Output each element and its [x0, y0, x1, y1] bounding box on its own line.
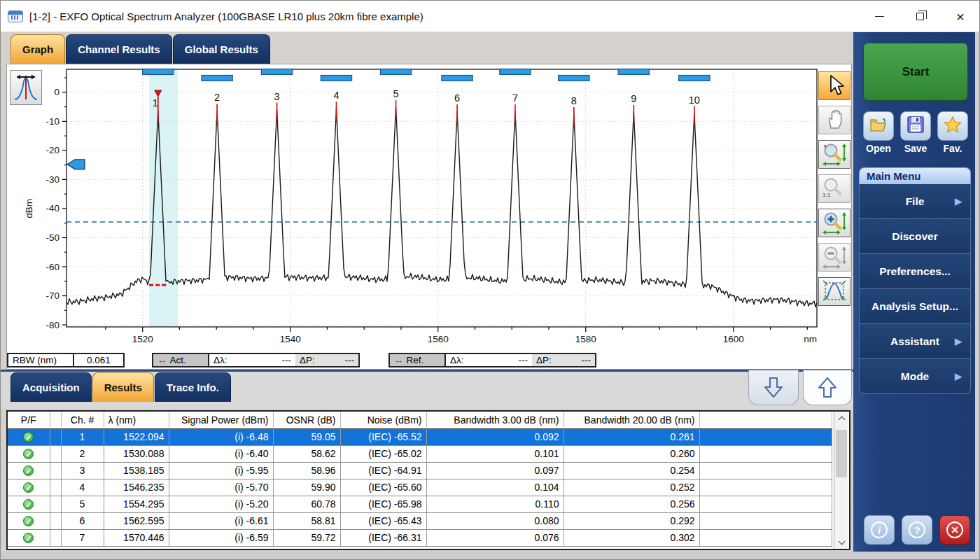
svg-text:-70: -70 [46, 290, 59, 301]
power-cell: (i) -6.59 [169, 529, 273, 546]
zoom-out-icon [820, 244, 848, 272]
exit-button[interactable]: ✕ [939, 515, 970, 545]
tab-channel-results[interactable]: Channel Results [66, 34, 172, 64]
column-header-signal-power-dbm: Signal Power (dBm) [169, 412, 273, 428]
close-button[interactable]: × [940, 1, 980, 32]
pane-up-button[interactable] [803, 370, 852, 405]
pointer-icon [822, 72, 847, 100]
ch-cell: 3 [61, 462, 104, 479]
tab-graph[interactable]: Graph [10, 34, 65, 64]
noise-cell: (IEC) -65.60 [340, 479, 426, 496]
row-selector-cell [50, 496, 61, 512]
quick-buttons [863, 111, 968, 141]
ref-marker-button[interactable]: ↔ Ref. [390, 354, 446, 366]
y-axis-label: dBm [24, 199, 34, 218]
save-button[interactable] [900, 111, 931, 141]
table-scrollbar[interactable] [834, 412, 848, 549]
table-row-ch1[interactable]: ✓11522.094(i) -6.4859.05(IEC) -65.520.09… [8, 428, 832, 445]
ref-label: Ref. [407, 355, 424, 365]
lambda-cell: 1522.094 [104, 428, 169, 445]
view-tabs: GraphChannel ResultsGlobal Results [10, 34, 271, 64]
lambda-cell: 1530.088 [104, 445, 169, 462]
fav-button[interactable] [937, 111, 968, 141]
channel-band-ch4 [321, 76, 351, 81]
peak-label-ch7: 7 [512, 92, 518, 104]
menu-item-analysis-setup[interactable]: Analysis Setup... [859, 289, 971, 324]
help-button[interactable]: ? [902, 515, 932, 545]
pass-check-icon: ✓ [23, 465, 34, 476]
act-delta-p-label: ΔP: [300, 355, 315, 365]
column-header-osnr-db: OSNR (dB) [273, 412, 340, 428]
pass-fail-cell: ✓ [8, 445, 50, 462]
open-button[interactable] [863, 111, 894, 141]
pass-check-icon: ✓ [23, 482, 34, 493]
rbw-value: 0.061 [74, 354, 123, 366]
restore-button[interactable] [899, 1, 940, 32]
info-button[interactable]: i [864, 515, 895, 545]
pan-icon [822, 106, 847, 134]
zoom-in-icon [820, 209, 848, 237]
table-row-ch7[interactable]: ✓71570.446(i) -6.5959.72(IEC) -66.310.07… [8, 529, 832, 546]
bw20-cell: 0.302 [564, 529, 699, 546]
noise-cell: (IEC) -64.91 [340, 462, 426, 479]
table-row-ch6[interactable]: ✓61562.595(i) -6.6158.81(IEC) -65.430.08… [8, 512, 832, 529]
tab-acquisition[interactable]: Acquisition [10, 372, 92, 402]
scrollbar-thumb[interactable] [836, 430, 847, 477]
act-marker-button[interactable]: ↔ Act. [153, 354, 209, 366]
tab-results[interactable]: Results [92, 372, 154, 402]
app-icon [8, 10, 23, 22]
ref-delta-p: ΔP: --- [532, 354, 595, 366]
ch-cell: 7 [61, 529, 104, 546]
table-row-ch3[interactable]: ✓31538.185(i) -5.9558.96(IEC) -64.910.09… [8, 462, 832, 479]
tab-trace-info[interactable]: Trace Info. [155, 372, 231, 402]
scroll-up-button[interactable] [834, 412, 848, 424]
scroll-down-button[interactable] [834, 536, 848, 549]
spectrum-chart[interactable]: 15201540156015801600nm0-10-20-30-40-50-6… [7, 64, 853, 370]
minimize-button[interactable] [859, 1, 899, 32]
table-row-ch5[interactable]: ✓51554.295(i) -5.2060.78(IEC) -65.980.11… [8, 496, 832, 512]
tool-pointer-button[interactable] [818, 71, 850, 100]
noise-cell: (IEC) -66.31 [340, 529, 426, 546]
ch-cell: 6 [61, 512, 104, 529]
lambda-cell: 1546.235 [104, 479, 169, 496]
ref-arrows-icon: ↔ [394, 355, 404, 365]
pass-fail-cell: ✓ [8, 479, 50, 496]
channel-band-ch10 [679, 76, 710, 81]
row-selector-cell [50, 512, 61, 529]
tool-zoom-out-button[interactable] [818, 243, 850, 272]
channel-band-ch2 [202, 76, 232, 81]
x-axis-unit: nm [804, 334, 817, 344]
tool-pan-button[interactable] [818, 106, 850, 134]
tab-global-results[interactable]: Global Results [173, 34, 270, 64]
rbw-readout: RBW (nm) 0.061 [7, 353, 125, 368]
pane-down-button[interactable] [748, 370, 799, 405]
tool-zoom-fit-button[interactable] [818, 277, 850, 306]
ch-cell: 1 [61, 428, 104, 445]
menu-item-mode[interactable]: Mode▶ [859, 359, 971, 394]
tool-zoom-region-button[interactable] [818, 140, 850, 169]
bw3-cell: 0.101 [426, 445, 564, 462]
pass-check-icon: ✓ [23, 432, 34, 442]
bw3-cell: 0.092 [426, 428, 564, 445]
spectrum-trace [66, 107, 817, 307]
menu-item-preferences[interactable]: Preferences... [859, 254, 971, 289]
fav-button-label: Fav. [937, 143, 968, 154]
act-label: Act. [170, 355, 186, 365]
osnr-cell: 59.90 [273, 479, 340, 496]
tool-zoom-in-button[interactable] [818, 209, 850, 237]
menu-item-file[interactable]: File▶ [859, 184, 971, 219]
pass-fail-cell: ✓ [8, 428, 50, 445]
table-row-ch4[interactable]: ✓41546.235(i) -5.7059.90(IEC) -65.600.10… [8, 479, 832, 496]
tool-zoom-1to1-button[interactable]: 1:1 [818, 174, 850, 203]
channel-results-table[interactable]: P/FCh. #λ (nm)Signal Power (dBm)OSNR (dB… [8, 412, 832, 547]
menu-item-discover[interactable]: Discover [859, 219, 971, 254]
start-button[interactable]: Start [863, 43, 968, 101]
svg-text:-20: -20 [46, 145, 59, 155]
menu-item-assistant[interactable]: Assistant▶ [859, 324, 971, 359]
table-row-ch2[interactable]: ✓21530.088(i) -6.4058.62(IEC) -65.020.10… [8, 445, 832, 462]
lambda-cell: 1570.446 [104, 529, 169, 546]
pass-fail-cell: ✓ [8, 529, 50, 546]
osnr-cell: 58.96 [273, 462, 340, 479]
marker-tool-button[interactable] [10, 70, 42, 105]
arrow-up-icon [816, 376, 839, 400]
============
## [Work task]
Nothing but a number is wanted here: please count the lines in the entries above that include the word "icon".

## [Result of this task]
10